Speaking at a function organised by Sahakari Bharati here on Wednesday night to felicitate him on his appointment to the Board, he said, “The public-private partnership was the centrepiece of the new economic policy. However, even today, co-operative movement has been playing a major role and making a big contribution to the social and political fields. After the success of the public-private partnership policy, the nation now is in need of the public-co- operative model to have a balanced and effective development.”
Mr Marathe expressed that many countries adopted the co-operative movement for their development, but unfortunately India was lagging behind.
If the co-operative sector has been contributing more in terms of employment opportunities to many other sectors, then it is necessary to give justice to this field also from constitutional and strategic planning point of view, he said.

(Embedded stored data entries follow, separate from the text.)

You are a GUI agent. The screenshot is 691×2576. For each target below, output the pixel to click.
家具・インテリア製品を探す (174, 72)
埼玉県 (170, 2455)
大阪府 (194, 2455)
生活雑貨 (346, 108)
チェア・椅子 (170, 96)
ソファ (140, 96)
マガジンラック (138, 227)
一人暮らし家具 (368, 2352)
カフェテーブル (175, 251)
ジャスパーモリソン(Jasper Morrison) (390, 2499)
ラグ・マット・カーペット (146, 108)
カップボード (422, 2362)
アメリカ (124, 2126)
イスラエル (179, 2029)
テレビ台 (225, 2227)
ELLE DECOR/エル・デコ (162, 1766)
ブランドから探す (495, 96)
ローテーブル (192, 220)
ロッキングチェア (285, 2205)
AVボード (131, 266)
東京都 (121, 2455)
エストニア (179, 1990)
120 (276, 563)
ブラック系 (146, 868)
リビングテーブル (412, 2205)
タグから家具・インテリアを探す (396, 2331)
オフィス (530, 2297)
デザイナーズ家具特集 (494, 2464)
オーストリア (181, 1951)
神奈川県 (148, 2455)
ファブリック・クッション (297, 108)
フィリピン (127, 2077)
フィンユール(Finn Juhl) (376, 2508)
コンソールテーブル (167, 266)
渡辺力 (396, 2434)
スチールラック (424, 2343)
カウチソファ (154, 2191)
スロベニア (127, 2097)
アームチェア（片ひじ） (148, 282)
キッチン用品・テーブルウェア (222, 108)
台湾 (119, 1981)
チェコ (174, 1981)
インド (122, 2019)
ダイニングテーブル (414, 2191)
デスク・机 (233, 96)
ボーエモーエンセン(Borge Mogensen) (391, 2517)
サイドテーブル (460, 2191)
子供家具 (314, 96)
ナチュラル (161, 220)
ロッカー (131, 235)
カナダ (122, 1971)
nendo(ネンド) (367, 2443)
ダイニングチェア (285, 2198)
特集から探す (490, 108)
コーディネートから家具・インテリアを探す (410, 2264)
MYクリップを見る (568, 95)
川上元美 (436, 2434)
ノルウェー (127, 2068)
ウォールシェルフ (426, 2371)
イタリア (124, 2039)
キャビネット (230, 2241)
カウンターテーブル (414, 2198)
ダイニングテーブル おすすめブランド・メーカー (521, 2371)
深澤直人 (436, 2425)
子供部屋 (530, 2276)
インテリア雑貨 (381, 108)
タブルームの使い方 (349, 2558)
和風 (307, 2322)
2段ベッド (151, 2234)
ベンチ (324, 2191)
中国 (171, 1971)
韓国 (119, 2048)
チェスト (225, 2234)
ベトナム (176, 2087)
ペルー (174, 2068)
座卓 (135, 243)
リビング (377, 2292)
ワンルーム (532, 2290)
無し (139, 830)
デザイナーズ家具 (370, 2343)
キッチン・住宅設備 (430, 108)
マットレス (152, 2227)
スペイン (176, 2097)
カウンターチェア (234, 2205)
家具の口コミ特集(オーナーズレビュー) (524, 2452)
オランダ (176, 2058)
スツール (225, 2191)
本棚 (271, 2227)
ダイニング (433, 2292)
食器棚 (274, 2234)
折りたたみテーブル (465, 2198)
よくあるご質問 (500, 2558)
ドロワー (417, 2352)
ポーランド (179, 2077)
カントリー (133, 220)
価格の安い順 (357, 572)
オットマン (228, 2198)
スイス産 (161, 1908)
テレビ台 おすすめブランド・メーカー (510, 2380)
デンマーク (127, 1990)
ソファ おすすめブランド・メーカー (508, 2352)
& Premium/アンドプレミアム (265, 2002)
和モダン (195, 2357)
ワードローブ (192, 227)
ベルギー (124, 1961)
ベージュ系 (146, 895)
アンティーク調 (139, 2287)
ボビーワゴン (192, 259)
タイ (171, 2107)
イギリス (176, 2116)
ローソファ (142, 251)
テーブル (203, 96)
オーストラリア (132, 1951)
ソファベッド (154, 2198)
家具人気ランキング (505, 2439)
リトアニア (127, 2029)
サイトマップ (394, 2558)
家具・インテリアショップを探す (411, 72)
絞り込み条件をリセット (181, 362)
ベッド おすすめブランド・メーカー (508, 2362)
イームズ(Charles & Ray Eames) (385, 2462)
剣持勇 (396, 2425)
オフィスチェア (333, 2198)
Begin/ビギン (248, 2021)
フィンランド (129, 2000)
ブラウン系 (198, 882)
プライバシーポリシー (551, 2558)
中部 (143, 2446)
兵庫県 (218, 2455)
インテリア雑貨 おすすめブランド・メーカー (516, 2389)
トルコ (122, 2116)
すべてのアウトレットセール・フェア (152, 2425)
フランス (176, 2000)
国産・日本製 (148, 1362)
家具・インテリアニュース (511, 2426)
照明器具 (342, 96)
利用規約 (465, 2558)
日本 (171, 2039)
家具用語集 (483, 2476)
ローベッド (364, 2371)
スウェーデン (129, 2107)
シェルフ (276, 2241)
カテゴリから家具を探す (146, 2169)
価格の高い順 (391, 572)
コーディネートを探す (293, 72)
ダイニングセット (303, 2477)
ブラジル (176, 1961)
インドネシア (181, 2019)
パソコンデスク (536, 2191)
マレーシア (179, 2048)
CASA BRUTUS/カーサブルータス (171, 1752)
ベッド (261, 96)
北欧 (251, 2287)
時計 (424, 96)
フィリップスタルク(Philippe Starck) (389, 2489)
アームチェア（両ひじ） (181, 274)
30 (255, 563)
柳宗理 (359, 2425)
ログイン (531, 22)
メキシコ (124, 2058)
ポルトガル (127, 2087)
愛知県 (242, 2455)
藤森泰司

“Under the new economic policy, the public-private partnership was given a free hand. If we wish to achieve a long-term balanced and effective development, then we need to have a public-co-operative model than the public-private partnership, he stressed.
Calling for a change in over a century-old cooperative laws of the country, Mr Marathe said that he shall take initiative on two points — one is that the Reserve Bank should prepare a new vision document for co-operative sector and secondly, we need to make some changes in the Banking Regulation Act to incorporate the urban banks.
He feared about the present atmosphere of starting a new era of corporate money lending with privatisation of banking sector and expressed that the NITI Aayog should give priority to the co- operative sector in its policy.
Pointing that the minimum support price and loan waiver to the farmers are not the only solutions, he said, “if 100 per cent processing industries on farm produce are set up, then only real justice will be given to the farmers.”
While comparing this situation with America, the RBI director said that in America 80 per cent processing is done on the farm produce, whereas in India this percentage was only 20 and suggested that this scenario should be changed in the future.